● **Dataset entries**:
-- Opening Marker --

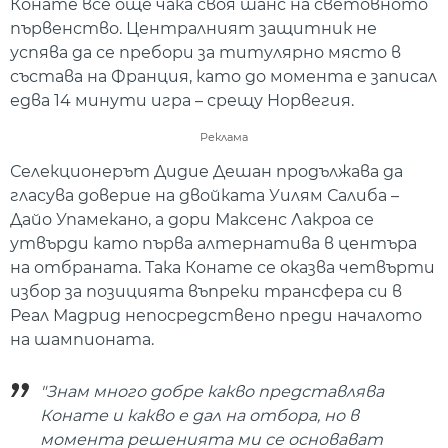
Конате все още чака своя шанс на световното
първенство. Централният защитник не
успява да се пребори за титулярно място в
състава на Франция, като до момента е записал
едва 14 минути игра – срещу Норвегия.
Реклама
Селекционерът Дидие Дешан продължава да
гласува доверие на двойката Уилям Салиба –
Дайо Упамекано, а дори Максенс Лакроа се
утвърди като първа алтернатива в центъра
на отбраната. Така Конате се оказва четвърти
избор за позицията въпреки трансфера си в
Реал Мадрид непосредствено преди началото
на шампионата.
"Знам много добре какво представлява
Конате и какво е дал на отбора, но в
момента решенията ми се основават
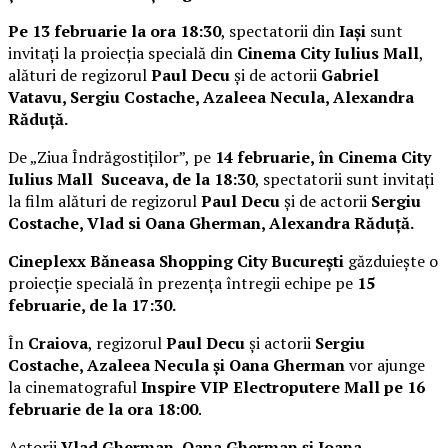
Pe 13 februarie la ora 18:30
, spectatorii din
Iași
sunt
invitați la proiecția specială din
Cinema City Iulius Mall
,
alături de regizorul
Paul Decu
și de actorii
Gabriel
Vatavu, Sergiu Costache, Azaleea Necula, Alexandra
Răduță.
De „Ziua Îndrăgostiților”, pe
14 februarie, în Cinema City
Iulius Mall Suceava, de la 18:30
, spectatorii sunt invitați
la film alături de regizorul
Paul Decu
și de actorii
Sergiu
Costache, Vlad si Oana Gherman, Alexandra Răduță.
Cineplexx Băneasa Shopping City București
găzduiește o
proiecție specială în prezența întregii echipe pe
15
februarie, de la 17:30.
În
Craiova
, regizorul
Paul Decu
și actorii
Sergiu
Costache, Azaleea Necula și Oana Gherman
vor ajunge
la cinematograful
Inspire VIP Electroputere Mall pe 16
februarie de la ora 18:00
.
Actorii
Vlad Gherman, Oana Gherman și Ioana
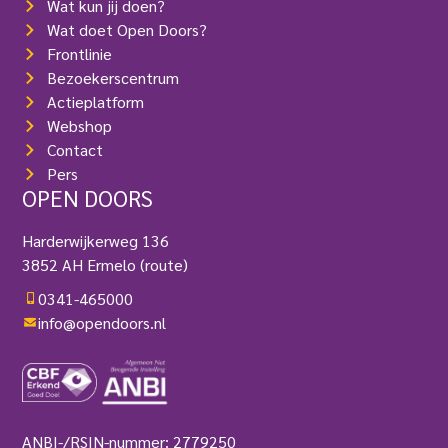
Wat kun jij doen?
Wat doet Open Doors?
Frontlinie
Bezoekerscentrum
Actieplatform
Webshop
Contact
Pers
OPEN DOORS
Harderwijkerweg 136
3852 AH Ermelo
(route)
0341-465000
info@opendoors.nl
ANBI-/RSIN-nummer: 2779250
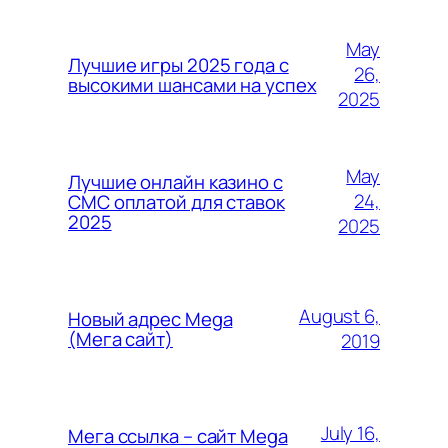
May
Лучшие игры 2025 года с
26,
высокими шансами на успех
2025
May
Лучшие онлайн казино с
24,
СМС оплатой для ставок
2025
2025
August 6,
Новый адрес Mega
(Мега сайт)
2019
July 16,
Мега ссылка – сайт Mega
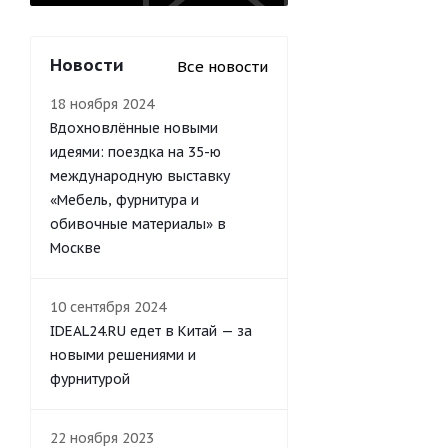
Новости
Все новости
18 ноября 2024
Вдохновлённые новыми
идеями: поездка на 35-ю
международную выставку
«Мебель, фурнитура и
обивочные материалы» в
Москве
10 сентября 2024
IDEAL24.RU едет в Китай — за
новыми решениями и
фурнитурой
22 ноября 2023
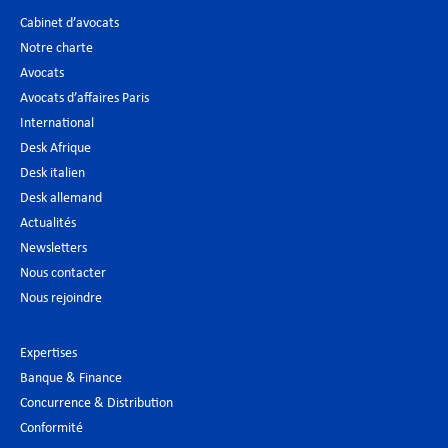
Cabinet d’avocats
Notre charte
Avocats
Avocats d’affaires Paris
International
Desk Afrique
Desk italien
Desk allemand
Actualités
Newsletters
Nous contacter
Nous rejoindre
Expertises
Banque & Finance
Concurrence & Distribution
Conformité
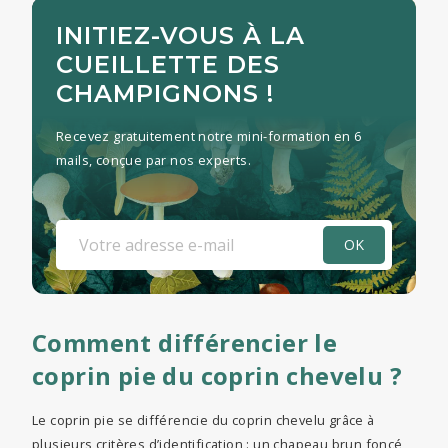
INITIEZ-VOUS À LA
CUEILLETTE DES
CHAMPIGNONS !
Recevez gratuitement notre mini-formation en 6
mails, conçue par nos experts.
Comment différencier le
coprin pie du coprin chevelu ?
Le coprin pie se différencie du coprin chevelu grâce à
plusieurs critères d’identification : un chapeau brun foncé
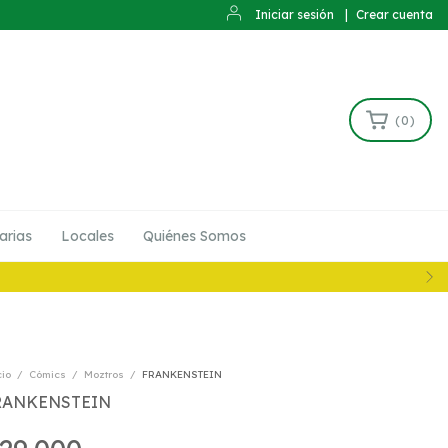
Iniciar sesión
|
Crear cuenta
(
0
)
arias
Locales
Quiénes Somos
cio
/
Cómics
/
Moztros
/
FRANKENSTEIN
RANKENSTEIN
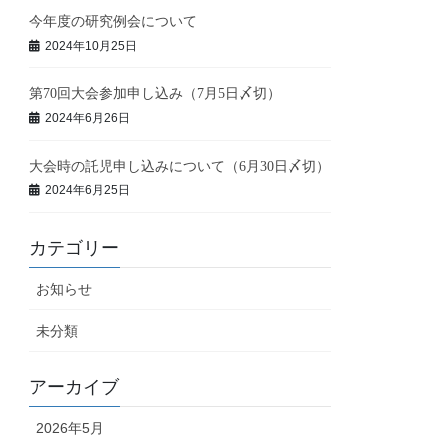
今年度の研究例会について
2024年10月25日
第70回大会参加申し込み（7月5日〆切）
2024年6月26日
大会時の託児申し込みについて（6月30日〆切）
2024年6月25日
カテゴリー
お知らせ
未分類
アーカイブ
2026年5月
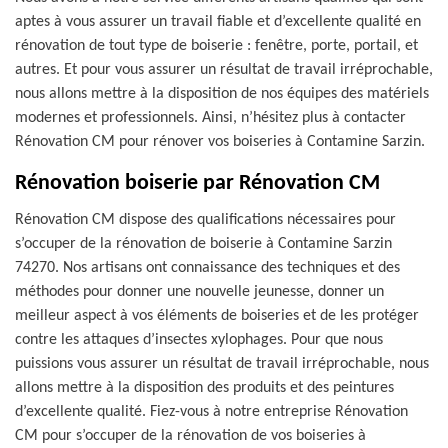
aptes à vous assurer un travail fiable et d’excellente qualité en
rénovation de tout type de boiserie : fenêtre, porte, portail, et
autres. Et pour vous assurer un résultat de travail irréprochable,
nous allons mettre à la disposition de nos équipes des matériels
modernes et professionnels. Ainsi, n’hésitez plus à contacter
Rénovation CM pour rénover vos boiseries à Contamine Sarzin.
Rénovation boiserie par Rénovation CM
Rénovation CM dispose des qualifications nécessaires pour
s’occuper de la rénovation de boiserie à Contamine Sarzin
74270. Nos artisans ont connaissance des techniques et des
méthodes pour donner une nouvelle jeunesse, donner un
meilleur aspect à vos éléments de boiseries et de les protéger
contre les attaques d’insectes xylophages. Pour que nous
puissions vous assurer un résultat de travail irréprochable, nous
allons mettre à la disposition des produits et des peintures
d’excellente qualité. Fiez-vous à notre entreprise Rénovation
CM pour s’occuper de la rénovation de vos boiseries à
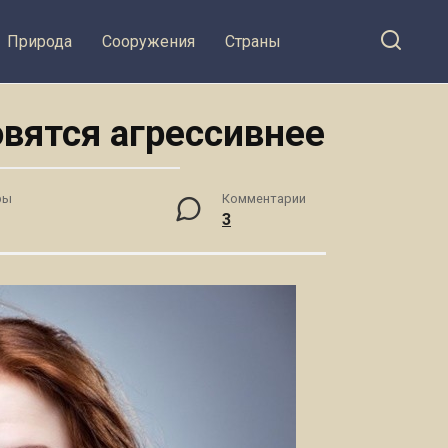
Природа
Сооружения
Страны
вятся агрессивнее
ры
Комментарии
3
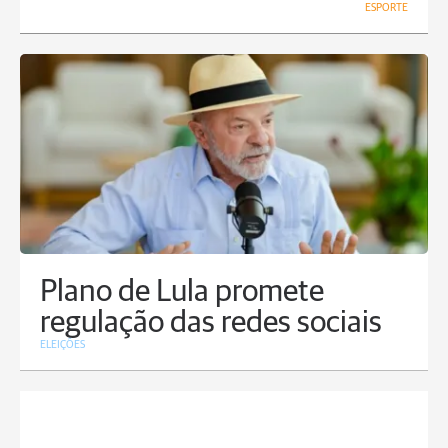
ESPORTE
Plano de Lula promete
regulação das redes sociais
ELEIÇÕES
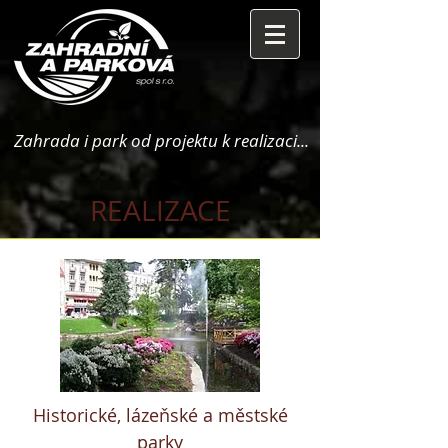
Zahrada i park od projektu k realizaci...
REALIZACE
Historické, lázeňské a městské
parky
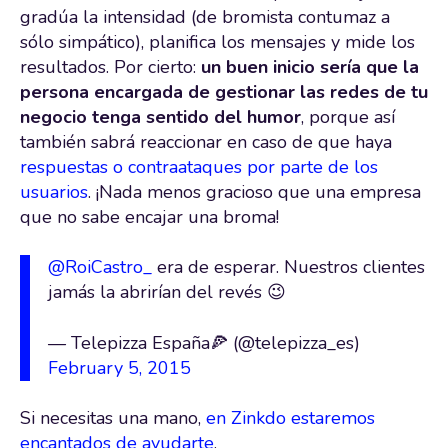
gradúa la intensidad (de bromista contumaz a
sólo simpático), planifica los mensajes y mide los
resultados. Por cierto:
un buen inicio sería que la
persona encargada de gestionar las redes de tu
negocio tenga sentido del humor
, porque así
también sabrá reaccionar en caso de que haya
respuestas o contraataques por parte de los
usuarios
. ¡Nada menos gracioso que una empresa
que no sabe encajar una broma!
@RoiCastro_
era de esperar. Nuestros clientes
jamás la abrirían del revés 😉
— Telepizza España🍕 (@telepizza_es)
February 5, 2015
Si necesitas una mano,
en Zinkdo estaremos
encantados de ayudarte
.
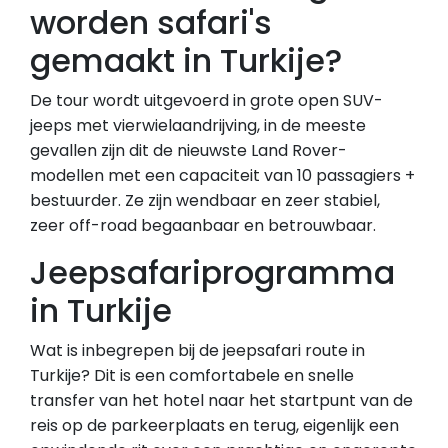
worden safari's
gemaakt in Turkije?
De tour wordt uitgevoerd in grote open SUV-
jeeps met vierwielaandrijving, in de meeste
gevallen zijn dit de nieuwste Land Rover-
modellen met een capaciteit van 10 passagiers +
bestuurder. Ze zijn wendbaar en zeer stabiel,
zeer off-road begaanbaar en betrouwbaar.
Jeepsafariprogramma
in Turkije
Wat is inbegrepen bij de jeepsafari route in
Turkije? Dit is een comfortabele en snelle
transfer van het hotel naar het startpunt van de
reis op de parkeerplaats en terug, eigenlijk een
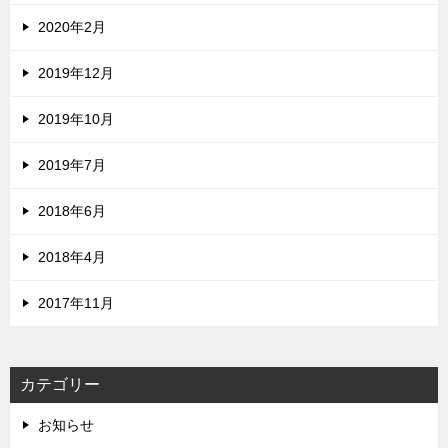
2020年2月
2019年12月
2019年10月
2019年7月
2018年6月
2018年4月
2017年11月
カテゴリー
お知らせ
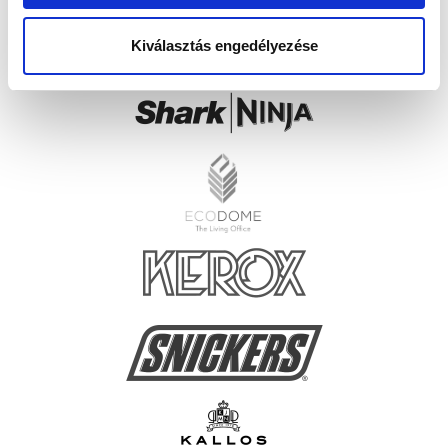
Kiválasztás engedélyezése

-- Closing Marker --

● **Task description**: Give again, exactly, the lines starting at the first entry above and ending at the line with "Селекционерът Дидие Дешан продължава да"; please leave pictures out.

● **Output below**:
Конате все още чака своя шанс на световното
първенство. Централният защитник не
успява да се пребори за титулярно място в
състава на Франция, като до момента е записал
едва 14 минути игра – срещу Норвегия.
Реклама
Селекционерът Дидие Дешан продължава да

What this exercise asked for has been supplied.